= Work task =
Lines in the listing below that include the word "summary" need to be copied.

= Extracted information =
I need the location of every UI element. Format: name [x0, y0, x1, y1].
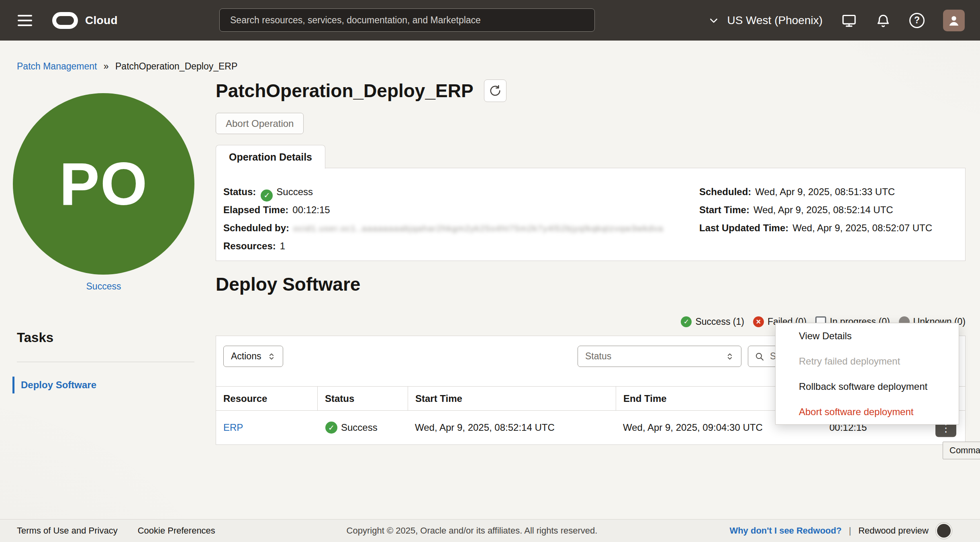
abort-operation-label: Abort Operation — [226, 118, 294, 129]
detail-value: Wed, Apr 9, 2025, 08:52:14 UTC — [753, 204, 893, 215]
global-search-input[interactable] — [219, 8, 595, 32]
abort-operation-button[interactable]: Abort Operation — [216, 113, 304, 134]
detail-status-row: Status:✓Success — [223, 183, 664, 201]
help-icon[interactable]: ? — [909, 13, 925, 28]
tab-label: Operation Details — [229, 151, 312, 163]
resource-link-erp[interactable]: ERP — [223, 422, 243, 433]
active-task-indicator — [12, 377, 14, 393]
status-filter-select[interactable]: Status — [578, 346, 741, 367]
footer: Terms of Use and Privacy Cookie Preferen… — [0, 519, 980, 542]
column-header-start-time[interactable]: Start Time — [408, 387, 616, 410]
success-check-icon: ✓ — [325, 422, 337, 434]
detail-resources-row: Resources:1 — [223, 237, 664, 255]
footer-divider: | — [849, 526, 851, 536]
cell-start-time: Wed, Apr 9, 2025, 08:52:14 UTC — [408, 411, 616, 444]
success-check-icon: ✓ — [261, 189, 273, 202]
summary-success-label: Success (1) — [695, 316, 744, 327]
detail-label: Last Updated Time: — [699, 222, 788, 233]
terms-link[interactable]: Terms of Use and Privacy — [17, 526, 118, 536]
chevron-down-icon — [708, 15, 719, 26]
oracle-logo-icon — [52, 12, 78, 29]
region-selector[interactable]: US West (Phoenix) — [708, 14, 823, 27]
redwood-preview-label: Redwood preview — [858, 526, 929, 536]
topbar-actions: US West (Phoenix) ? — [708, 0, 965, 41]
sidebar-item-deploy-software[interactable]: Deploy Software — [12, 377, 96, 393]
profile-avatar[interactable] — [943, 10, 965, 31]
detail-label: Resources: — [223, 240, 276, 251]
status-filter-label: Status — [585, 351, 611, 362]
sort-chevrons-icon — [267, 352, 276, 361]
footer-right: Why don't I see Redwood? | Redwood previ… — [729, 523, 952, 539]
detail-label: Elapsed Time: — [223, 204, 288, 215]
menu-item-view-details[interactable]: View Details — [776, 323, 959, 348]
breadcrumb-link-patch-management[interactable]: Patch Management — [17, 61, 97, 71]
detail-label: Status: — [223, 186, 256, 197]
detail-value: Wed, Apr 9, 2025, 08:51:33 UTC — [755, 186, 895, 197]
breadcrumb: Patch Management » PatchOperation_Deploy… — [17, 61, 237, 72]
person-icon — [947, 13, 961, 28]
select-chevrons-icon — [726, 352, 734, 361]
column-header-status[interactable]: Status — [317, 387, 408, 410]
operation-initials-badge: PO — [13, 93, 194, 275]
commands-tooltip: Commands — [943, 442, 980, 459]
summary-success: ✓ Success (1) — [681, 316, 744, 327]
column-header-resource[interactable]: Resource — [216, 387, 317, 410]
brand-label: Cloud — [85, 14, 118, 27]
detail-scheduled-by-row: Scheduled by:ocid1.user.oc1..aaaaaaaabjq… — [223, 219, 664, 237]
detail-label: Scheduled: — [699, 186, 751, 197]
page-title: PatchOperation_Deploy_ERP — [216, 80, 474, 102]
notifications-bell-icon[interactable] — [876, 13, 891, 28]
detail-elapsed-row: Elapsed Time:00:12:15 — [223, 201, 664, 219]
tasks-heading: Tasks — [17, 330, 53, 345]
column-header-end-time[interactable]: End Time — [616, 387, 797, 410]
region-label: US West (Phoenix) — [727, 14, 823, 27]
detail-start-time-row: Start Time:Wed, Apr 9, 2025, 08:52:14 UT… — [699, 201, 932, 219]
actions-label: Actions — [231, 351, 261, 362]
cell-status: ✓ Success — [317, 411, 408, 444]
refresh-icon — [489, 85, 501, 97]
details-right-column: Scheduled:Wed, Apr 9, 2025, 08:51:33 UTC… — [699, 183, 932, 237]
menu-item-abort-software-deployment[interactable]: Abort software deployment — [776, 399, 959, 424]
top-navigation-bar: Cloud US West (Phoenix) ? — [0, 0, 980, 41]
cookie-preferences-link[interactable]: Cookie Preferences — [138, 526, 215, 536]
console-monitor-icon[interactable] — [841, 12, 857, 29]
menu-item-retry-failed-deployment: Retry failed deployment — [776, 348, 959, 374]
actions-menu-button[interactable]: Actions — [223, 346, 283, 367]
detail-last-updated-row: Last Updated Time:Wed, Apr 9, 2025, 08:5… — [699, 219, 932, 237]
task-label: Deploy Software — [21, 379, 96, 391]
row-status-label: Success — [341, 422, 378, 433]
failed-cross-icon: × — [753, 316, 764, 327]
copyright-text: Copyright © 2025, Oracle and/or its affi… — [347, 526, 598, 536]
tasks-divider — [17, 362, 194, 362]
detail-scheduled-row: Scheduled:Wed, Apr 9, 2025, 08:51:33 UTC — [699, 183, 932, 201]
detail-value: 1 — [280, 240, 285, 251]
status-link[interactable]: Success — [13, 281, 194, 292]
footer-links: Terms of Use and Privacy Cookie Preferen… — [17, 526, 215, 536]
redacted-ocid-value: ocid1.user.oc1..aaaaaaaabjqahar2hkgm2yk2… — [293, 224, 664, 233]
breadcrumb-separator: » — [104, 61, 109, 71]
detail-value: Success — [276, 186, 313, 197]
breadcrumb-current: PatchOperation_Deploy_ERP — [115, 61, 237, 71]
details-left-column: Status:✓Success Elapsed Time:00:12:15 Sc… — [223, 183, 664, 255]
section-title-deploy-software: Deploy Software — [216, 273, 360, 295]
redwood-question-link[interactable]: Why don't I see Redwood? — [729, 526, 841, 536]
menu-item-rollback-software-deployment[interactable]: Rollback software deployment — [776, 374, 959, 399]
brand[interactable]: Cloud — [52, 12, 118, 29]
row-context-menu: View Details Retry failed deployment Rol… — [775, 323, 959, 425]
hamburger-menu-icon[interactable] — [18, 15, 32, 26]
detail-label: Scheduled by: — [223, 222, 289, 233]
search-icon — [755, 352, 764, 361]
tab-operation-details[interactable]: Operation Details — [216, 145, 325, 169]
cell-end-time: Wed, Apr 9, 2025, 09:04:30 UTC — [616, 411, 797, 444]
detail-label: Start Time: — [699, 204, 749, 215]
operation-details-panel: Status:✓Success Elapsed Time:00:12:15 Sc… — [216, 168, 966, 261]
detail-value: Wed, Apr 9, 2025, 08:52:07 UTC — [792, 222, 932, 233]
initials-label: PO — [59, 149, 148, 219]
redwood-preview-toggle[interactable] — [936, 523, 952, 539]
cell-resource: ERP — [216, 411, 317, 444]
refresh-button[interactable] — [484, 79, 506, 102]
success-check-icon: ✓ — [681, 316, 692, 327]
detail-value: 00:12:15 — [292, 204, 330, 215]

==

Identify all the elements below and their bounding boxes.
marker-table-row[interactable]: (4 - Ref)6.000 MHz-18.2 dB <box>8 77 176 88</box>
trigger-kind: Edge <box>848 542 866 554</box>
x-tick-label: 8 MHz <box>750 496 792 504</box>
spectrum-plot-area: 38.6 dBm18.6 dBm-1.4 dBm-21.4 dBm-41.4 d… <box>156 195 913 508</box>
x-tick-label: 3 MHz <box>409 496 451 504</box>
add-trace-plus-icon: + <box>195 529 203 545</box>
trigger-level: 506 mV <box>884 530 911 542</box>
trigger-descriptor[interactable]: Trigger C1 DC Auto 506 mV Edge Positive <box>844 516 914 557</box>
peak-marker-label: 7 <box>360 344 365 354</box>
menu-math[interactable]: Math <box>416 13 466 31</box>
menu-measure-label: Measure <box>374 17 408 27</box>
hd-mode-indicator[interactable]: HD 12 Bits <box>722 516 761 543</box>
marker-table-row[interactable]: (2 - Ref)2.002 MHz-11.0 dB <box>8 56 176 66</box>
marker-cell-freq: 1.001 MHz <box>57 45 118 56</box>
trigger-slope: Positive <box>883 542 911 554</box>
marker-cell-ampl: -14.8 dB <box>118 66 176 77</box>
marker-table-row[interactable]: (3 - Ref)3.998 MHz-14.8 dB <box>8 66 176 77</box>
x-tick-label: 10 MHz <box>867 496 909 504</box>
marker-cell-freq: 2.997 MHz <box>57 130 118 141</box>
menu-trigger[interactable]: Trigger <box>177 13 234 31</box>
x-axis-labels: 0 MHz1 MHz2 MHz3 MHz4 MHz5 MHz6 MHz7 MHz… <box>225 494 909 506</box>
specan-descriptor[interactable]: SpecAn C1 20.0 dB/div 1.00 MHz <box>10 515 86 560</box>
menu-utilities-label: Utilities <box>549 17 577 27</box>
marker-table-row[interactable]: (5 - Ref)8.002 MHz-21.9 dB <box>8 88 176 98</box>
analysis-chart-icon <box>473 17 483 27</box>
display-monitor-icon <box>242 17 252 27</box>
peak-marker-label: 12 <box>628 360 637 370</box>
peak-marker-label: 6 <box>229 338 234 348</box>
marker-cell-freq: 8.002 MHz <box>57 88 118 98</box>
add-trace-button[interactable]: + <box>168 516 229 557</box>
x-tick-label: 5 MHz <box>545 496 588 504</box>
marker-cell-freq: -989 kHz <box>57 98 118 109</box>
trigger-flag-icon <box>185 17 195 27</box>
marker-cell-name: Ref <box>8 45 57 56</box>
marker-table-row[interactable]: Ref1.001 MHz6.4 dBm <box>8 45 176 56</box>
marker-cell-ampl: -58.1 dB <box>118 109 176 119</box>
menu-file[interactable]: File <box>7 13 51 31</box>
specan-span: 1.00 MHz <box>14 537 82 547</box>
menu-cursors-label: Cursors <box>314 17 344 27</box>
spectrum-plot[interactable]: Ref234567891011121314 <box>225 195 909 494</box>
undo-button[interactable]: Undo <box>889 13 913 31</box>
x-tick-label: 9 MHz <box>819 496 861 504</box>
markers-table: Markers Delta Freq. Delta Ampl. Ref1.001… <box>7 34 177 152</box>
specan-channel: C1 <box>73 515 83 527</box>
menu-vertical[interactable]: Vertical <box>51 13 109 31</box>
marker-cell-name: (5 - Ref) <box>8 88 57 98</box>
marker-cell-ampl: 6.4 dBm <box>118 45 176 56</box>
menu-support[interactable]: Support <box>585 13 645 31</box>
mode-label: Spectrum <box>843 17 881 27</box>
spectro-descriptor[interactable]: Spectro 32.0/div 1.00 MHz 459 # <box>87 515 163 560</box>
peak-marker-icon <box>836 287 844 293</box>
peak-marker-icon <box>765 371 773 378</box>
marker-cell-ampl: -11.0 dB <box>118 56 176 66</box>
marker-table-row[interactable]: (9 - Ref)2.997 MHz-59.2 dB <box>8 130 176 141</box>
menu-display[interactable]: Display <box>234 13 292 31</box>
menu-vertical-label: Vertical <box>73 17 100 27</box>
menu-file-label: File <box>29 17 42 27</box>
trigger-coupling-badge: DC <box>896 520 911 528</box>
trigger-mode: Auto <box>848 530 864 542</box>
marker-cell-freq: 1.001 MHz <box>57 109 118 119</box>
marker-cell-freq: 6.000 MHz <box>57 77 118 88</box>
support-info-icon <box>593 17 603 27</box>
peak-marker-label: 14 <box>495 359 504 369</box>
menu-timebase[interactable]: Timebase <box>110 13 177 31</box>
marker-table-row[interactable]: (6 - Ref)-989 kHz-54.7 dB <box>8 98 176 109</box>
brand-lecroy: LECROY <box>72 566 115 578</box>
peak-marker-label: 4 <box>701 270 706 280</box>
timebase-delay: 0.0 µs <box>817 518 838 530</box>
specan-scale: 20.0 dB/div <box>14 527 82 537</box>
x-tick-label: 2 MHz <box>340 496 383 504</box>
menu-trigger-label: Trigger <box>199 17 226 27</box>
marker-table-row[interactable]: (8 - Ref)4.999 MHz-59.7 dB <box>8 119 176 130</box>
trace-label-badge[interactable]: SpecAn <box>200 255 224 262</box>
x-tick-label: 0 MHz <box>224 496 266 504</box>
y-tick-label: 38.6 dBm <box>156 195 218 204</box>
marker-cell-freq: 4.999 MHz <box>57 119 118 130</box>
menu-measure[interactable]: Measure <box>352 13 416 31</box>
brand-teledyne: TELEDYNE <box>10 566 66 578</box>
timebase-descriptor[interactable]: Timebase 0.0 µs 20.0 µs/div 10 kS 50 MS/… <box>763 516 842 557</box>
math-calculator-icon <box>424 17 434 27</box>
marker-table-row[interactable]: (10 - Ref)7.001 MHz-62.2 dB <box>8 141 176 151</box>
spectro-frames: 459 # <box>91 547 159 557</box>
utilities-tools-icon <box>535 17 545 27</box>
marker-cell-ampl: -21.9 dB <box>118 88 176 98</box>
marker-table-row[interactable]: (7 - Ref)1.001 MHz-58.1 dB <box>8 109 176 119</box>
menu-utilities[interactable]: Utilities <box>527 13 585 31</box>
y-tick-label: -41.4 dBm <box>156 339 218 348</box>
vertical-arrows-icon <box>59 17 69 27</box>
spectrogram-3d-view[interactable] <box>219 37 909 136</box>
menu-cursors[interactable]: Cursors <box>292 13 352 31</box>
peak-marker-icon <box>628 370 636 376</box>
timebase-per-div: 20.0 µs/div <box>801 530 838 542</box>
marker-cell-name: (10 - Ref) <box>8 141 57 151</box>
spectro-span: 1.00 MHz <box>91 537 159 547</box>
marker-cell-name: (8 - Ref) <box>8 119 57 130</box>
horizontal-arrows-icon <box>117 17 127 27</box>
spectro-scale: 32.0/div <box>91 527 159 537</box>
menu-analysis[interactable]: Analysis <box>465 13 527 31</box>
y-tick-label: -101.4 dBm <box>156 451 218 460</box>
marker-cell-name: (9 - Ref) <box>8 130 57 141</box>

= Solution below =
summary-success-label: Success (1) — [695, 316, 744, 327]
summary-success: ✓ Success (1) — [681, 316, 744, 327]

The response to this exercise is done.